David Patrick

Personal information
- Born: June 12, 1960 (age 66) Centralia, Illinois, United States

Sport
- Sport: Track and field
- Event: 400 metres hurdles

Medal record
Representing United States
IAAF World Cup
| Gold medal – first place | 1989 Barcelona | 400m hurdles |
Pan American Games
| Bronze medal – third place | 1987 Indianapolis | 400m hurdles |
Summer Universiade
| Gold medal – first place | 1987 Zagreb | 400m hurdles |
| Gold medal – first place | 1987 Zagreb | 4x400m relay |
| Silver medal – second place | 1981 Bucharest | 4x400m relay |
| Bronze medal – third place | 1983 Edmonton | 400m hurdles |

= David Patrick (sprinter) =

American hurdler (born 1960)

David Patrick (born June 12, 1960, in Centralia, Illinois) is an American retired hurdler. He ran the 400 metres hurdles in the 1992 Summer Olympics and was the second American in the final. The race was won by Kevin Young while setting a world record in the event.

Patrick won two individual NCAA titles (880 yards indoor, 400 meter hurdles) while competing for the University of Tennessee.

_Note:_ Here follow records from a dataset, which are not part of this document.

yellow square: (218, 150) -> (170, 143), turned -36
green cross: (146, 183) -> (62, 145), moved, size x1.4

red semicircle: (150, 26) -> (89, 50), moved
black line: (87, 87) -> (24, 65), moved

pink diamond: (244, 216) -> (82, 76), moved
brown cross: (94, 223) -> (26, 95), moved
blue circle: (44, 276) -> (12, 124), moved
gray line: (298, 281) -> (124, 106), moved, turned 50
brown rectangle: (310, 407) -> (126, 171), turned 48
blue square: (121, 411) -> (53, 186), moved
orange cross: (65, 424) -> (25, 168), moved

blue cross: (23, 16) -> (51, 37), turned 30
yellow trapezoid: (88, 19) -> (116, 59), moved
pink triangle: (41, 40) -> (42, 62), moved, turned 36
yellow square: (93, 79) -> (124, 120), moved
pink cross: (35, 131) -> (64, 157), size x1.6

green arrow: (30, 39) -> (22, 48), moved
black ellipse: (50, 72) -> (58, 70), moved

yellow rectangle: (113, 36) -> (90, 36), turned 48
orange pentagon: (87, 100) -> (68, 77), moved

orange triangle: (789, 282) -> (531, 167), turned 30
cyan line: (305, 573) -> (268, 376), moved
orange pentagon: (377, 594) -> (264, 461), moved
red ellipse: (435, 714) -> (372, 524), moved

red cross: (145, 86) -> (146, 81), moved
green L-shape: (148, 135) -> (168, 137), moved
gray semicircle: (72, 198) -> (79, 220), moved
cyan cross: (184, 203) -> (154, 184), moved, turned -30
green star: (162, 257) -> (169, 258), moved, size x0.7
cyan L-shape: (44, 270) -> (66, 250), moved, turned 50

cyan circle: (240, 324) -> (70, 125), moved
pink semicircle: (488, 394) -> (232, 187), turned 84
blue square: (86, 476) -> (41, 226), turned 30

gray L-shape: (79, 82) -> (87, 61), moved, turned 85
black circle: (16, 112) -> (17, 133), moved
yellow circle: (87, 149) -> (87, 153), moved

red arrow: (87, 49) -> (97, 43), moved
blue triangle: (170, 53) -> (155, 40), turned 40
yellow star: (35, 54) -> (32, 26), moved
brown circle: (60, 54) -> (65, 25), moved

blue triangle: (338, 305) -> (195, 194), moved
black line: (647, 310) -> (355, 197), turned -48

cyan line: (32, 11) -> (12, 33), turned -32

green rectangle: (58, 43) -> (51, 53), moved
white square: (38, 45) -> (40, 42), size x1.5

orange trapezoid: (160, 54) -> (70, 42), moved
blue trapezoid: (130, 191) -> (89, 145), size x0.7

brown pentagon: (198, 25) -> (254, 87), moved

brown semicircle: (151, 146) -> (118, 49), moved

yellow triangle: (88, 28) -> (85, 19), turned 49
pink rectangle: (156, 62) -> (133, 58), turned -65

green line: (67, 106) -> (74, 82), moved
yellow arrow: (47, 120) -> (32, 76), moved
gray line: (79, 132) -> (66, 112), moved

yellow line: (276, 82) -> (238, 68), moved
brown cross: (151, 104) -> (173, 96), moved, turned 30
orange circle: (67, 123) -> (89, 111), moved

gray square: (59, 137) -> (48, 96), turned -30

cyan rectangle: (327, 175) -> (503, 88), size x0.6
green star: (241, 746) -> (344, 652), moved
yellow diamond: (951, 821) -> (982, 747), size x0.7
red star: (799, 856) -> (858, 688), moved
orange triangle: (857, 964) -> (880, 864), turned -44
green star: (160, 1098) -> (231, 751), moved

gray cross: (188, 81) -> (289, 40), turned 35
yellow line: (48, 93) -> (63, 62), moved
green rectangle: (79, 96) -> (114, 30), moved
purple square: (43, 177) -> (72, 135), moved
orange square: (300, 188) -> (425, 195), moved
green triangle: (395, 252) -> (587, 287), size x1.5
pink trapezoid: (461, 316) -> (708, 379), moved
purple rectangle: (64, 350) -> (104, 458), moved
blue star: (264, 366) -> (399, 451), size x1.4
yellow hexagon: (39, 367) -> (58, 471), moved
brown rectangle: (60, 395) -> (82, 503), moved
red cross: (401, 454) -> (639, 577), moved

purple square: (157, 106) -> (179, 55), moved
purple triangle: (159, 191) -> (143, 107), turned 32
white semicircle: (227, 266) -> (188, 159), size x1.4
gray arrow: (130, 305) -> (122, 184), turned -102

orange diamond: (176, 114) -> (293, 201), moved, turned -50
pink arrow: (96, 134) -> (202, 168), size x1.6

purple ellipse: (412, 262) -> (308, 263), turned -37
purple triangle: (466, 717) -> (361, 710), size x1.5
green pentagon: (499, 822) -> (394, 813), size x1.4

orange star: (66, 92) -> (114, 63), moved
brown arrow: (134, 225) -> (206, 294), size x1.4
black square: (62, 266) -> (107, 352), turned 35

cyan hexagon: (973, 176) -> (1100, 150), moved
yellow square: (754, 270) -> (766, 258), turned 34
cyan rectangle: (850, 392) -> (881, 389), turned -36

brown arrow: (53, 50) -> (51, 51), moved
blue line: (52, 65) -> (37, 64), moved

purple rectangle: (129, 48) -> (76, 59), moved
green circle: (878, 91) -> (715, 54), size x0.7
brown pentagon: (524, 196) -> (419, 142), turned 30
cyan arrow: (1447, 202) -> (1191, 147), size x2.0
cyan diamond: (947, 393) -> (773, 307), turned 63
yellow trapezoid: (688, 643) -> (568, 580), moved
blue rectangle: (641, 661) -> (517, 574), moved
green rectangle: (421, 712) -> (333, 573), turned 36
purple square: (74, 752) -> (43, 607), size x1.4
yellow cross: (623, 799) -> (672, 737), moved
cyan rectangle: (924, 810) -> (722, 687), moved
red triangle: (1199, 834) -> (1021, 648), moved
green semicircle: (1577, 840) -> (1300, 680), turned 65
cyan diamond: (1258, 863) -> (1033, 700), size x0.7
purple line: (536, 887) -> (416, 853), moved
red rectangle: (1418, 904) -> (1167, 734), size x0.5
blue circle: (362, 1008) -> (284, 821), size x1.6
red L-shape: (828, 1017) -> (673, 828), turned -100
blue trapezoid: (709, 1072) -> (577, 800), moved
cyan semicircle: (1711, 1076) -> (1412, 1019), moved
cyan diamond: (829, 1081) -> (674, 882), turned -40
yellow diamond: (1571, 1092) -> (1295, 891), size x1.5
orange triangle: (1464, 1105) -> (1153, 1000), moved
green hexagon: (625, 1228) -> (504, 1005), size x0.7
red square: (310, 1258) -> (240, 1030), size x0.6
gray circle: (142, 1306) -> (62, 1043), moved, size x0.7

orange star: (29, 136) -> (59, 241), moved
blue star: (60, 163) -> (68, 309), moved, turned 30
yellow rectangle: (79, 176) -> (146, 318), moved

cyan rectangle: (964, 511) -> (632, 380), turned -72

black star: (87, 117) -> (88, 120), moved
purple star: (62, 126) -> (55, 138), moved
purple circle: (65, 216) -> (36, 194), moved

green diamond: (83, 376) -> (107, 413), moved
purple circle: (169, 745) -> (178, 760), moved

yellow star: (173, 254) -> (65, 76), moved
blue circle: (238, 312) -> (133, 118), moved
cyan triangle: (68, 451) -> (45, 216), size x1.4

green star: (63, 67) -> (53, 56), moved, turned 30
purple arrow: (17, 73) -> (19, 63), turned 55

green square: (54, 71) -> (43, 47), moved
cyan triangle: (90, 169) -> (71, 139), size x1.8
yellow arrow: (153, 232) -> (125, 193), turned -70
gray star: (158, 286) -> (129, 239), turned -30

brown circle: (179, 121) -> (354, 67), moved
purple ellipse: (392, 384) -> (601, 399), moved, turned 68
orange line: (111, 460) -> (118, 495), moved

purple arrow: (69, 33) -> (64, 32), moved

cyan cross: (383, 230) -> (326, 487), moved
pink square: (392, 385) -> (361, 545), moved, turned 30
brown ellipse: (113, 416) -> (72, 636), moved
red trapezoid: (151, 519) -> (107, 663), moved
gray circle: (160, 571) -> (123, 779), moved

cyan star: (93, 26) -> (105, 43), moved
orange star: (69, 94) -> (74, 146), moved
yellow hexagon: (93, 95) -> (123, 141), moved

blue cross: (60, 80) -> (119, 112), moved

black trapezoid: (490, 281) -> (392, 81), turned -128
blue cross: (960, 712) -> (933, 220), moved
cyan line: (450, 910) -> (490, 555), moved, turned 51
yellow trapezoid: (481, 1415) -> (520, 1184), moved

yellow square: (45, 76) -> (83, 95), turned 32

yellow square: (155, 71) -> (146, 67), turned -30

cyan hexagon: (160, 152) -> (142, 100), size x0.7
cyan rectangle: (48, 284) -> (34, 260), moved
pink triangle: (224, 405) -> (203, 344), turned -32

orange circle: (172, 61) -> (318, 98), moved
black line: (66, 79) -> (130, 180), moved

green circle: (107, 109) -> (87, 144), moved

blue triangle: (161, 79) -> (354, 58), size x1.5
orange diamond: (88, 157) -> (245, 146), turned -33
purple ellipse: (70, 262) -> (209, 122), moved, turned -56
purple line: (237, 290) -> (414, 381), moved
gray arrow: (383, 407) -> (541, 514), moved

Patrick is the husband of Sandra Farmer-Patrick, who was also an elite 400 metres hurdler. The two had a history of success at the same meets, including the 1989 IAAF World Cup in Barcelona, Spain, where both took the gold medal. It was the first time a husband and wife won a gold medal in the same event in international championship. Earlier that year, they had become the first husband and wife to both win national championships at the same time since Hal Connolly and Olga Connolly did the same thing 29 years earlier. The couple were exorcising frustration at the 1988 U.S. Olympic Trials when both failed to qualify. He was the bronze medallist at the 1988 IAAF Grand Prix Final that year. David set his personal record in the 400 hurdles at 47.75 while finishing fourth behind eventual Olympic Champion Andre Phillips, the legend of the event Edwin Moses and future world record holder Kevin Young (with 1984 Silver Medalist Danny Harris, one one-hundredth of a second behind Patrick). Running in the difficult lane one, Patrick was behind off the final turn but made an impressive surge at the end of the race to miss making the team by 0.03. His time makes him still the 22nd best performer in the event. That year, wife Sandra was disqualified after winning her semi-final. David had also attempted to qualify in the 800 metres in 1988.

In 1992, both made the Olympic team with David finishing second just behind Kevin Young and Sandra winning the Olympic Trials. Sandra won a silver medal in the event at the Olympics in 1992 and again made the team in 1996.

David Patrick was ranked in the top 10 Americans from 1981 to 1994, except in 1982 and was in the top 5 through most of that from 1983 to 1993 when the United States was dominating the event with Moses, Phillips, Harris and Young being the best in the world.

He should not be confused with another David Patrick, from Villanova, who ran the 1500 metres in the 1968 Olympic Trials.